Enable it with the dynamicGlossary option:
import { translate } from "@vertana/facade";
import { openai } from "@ai-sdk/openai";
const result = await translate(
openai("gpt-4o"),
"ko",
longDocument,
{ dynamicGlossary: true }
);
// Access the accumulated glossary
console.log(result.accumulatedGlossary);
// [
// { original: "Vertana", translated: "버타나" },
// { original: "chunk", translated: "청크" },
// ...
// ]How it works
- After translating each chunk, Vertana extracts key terminology pairs
- Extracted terms are added to a running glossary
- Subsequent chunks receive the accumulated glossary, ensuring consistency
- The final glossary is returned in
result.accumulatedGlossary
Customizing dynamic glossary
Fine-tune the extraction with DynamicGlossaryOptions:
import { translate } from "@vertana/facade";
import { openai } from "@ai-sdk/openai";
const result = await translate(
openai("gpt-4o"),
"ko",
longDocument,
{
dynamicGlossary: {
maxTermsPerChunk: 15, // Extract more terms per chunk
extractorModel: extractorModel, // Use a different model for extraction
},
}
);maxTermsPerChunk- Maximum terms to extract from each chunk (default:
10). extractorModel- The model to use for term extraction. If not specified, uses the same model as translation.
Combining static and dynamic glossaries
You can provide an initial glossary while also enabling dynamic accumulation:
import { translate } from "@vertana/facade";
import { openai } from "@ai-sdk/openai";
const result = await translate(
openai("gpt-4o"),
"ko",
longDocument,
{
glossary: [
{ original: "Vertana", translated: "버타나" },
],
dynamicGlossary: true,
}
);
// result.accumulatedGlossary includes both the initial entry
// and any new terms extracted during translationGlossary file format
For the CLI and reusable glossaries, store entries in a JSON file:
[
{
"original": "Vertana",
"translated": "버타나"
},
{
"original": "agentic workflow",
"translated": "에이전틱 워크플로우"
},
{
"original": "chunk",
"translated": "청크",
"context": "A segment of text for processing"
}
]Use with the CLI:
vertana translate -t ko --glossary-file glossary.json document.mdOr load and use programmatically:
import { readFileSync } from "node:fs";
import type { Glossary } from "@vertana/core/glossary";
const glossary: Glossary = JSON.parse(
readFileSync("glossary.json", "utf-8")
);Best practices
Focus on important terms
Don't include every word.

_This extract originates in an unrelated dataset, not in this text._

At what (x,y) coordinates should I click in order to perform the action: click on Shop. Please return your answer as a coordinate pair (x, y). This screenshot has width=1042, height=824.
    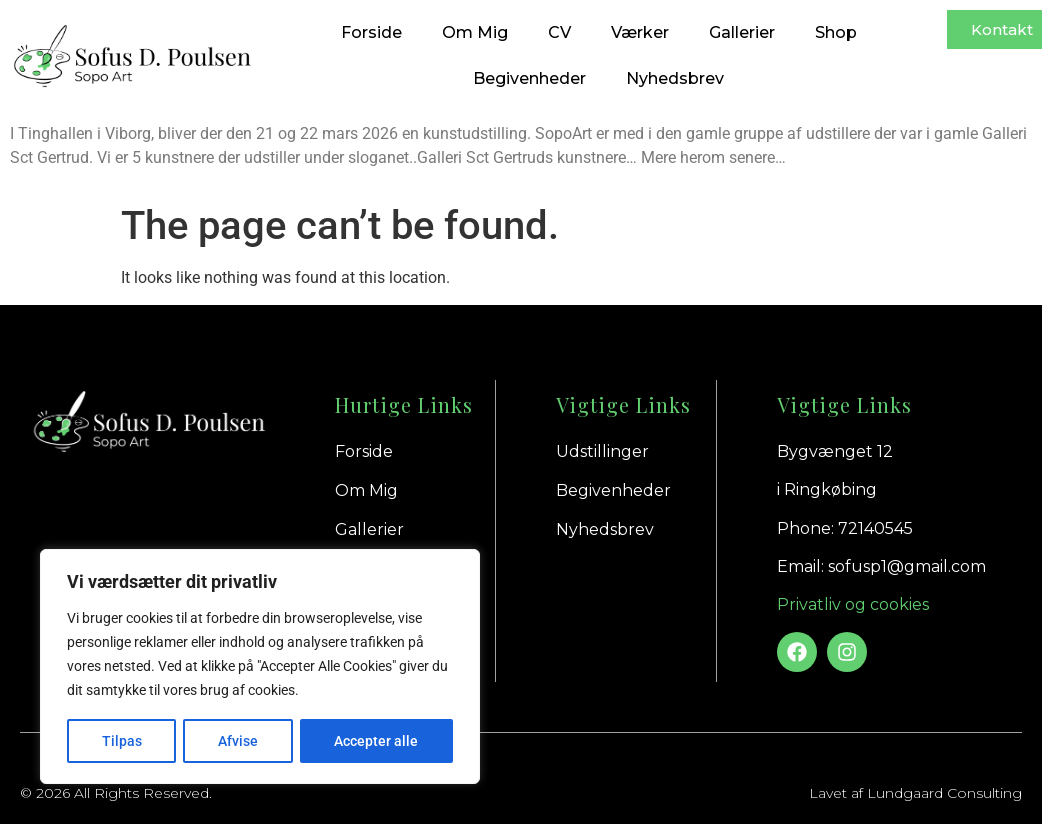     Looking at the image, I should click on (836, 32).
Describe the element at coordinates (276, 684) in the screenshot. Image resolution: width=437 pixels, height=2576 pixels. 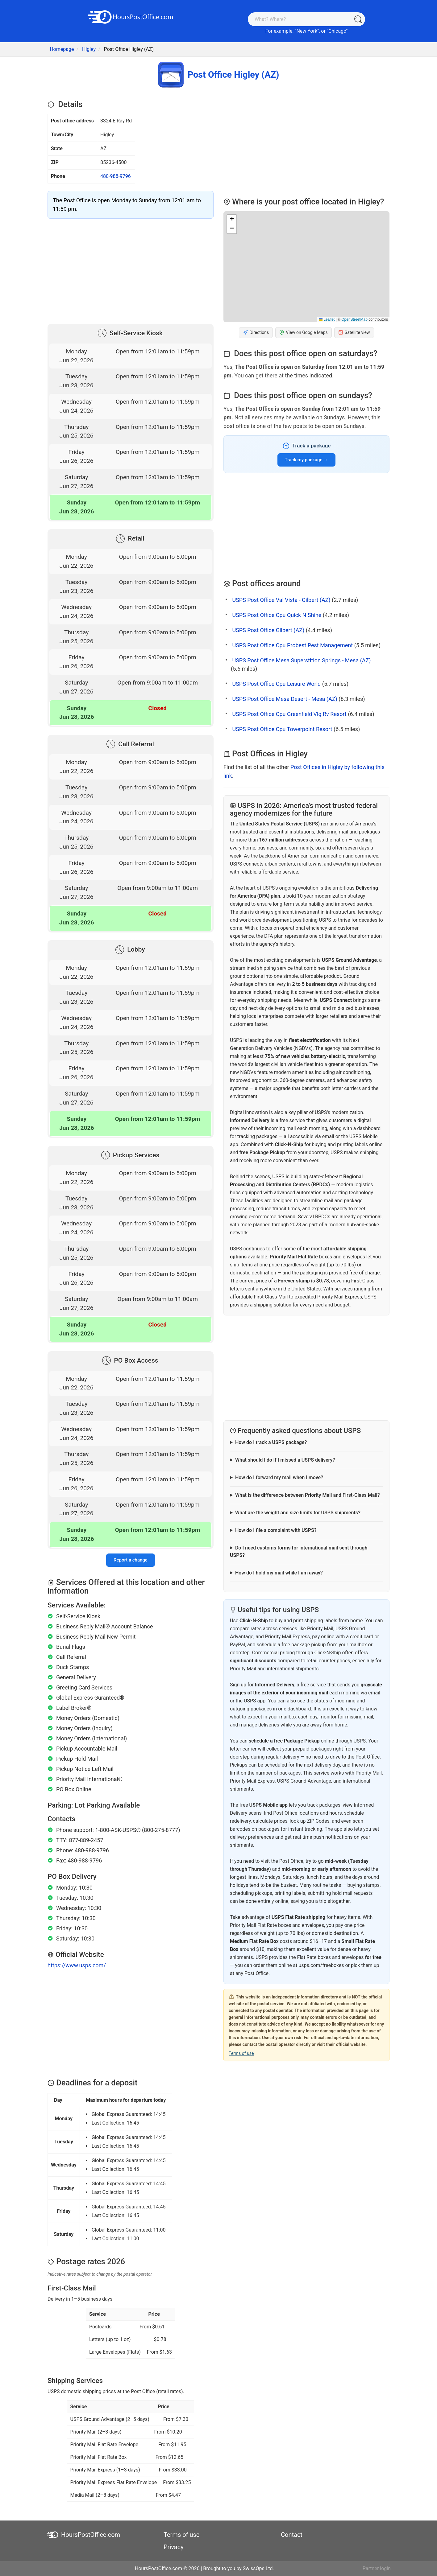 I see `USPS Post Office Cpu Leisure World` at that location.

Focus on:
- Product names and brand terms
- Technical vocabulary specific to your domain
- Terms with multiple possible translations
- Proper nouns that need consistent transliteration
Provide context for ambiguous terms
When a term can mean different things, add context:
import type { Glossary } from "@vertana/core/glossary";
const glossary: Glossary = [
{
original: "model",
translated: "모델",
context: "Machine learning model",
},
{
original: "model",
translated: "모형",
context: "Physical or conceptual representation",
},
];Use dynamic glossary for long documents
For documents with many chunks, enable dynamic glossary to automatically maintain consistency without manually defining every term.
Reuse glossaries across projects
Save your domain-specific glossaries as JSON files and reuse them across related projects to maintain consistent terminology.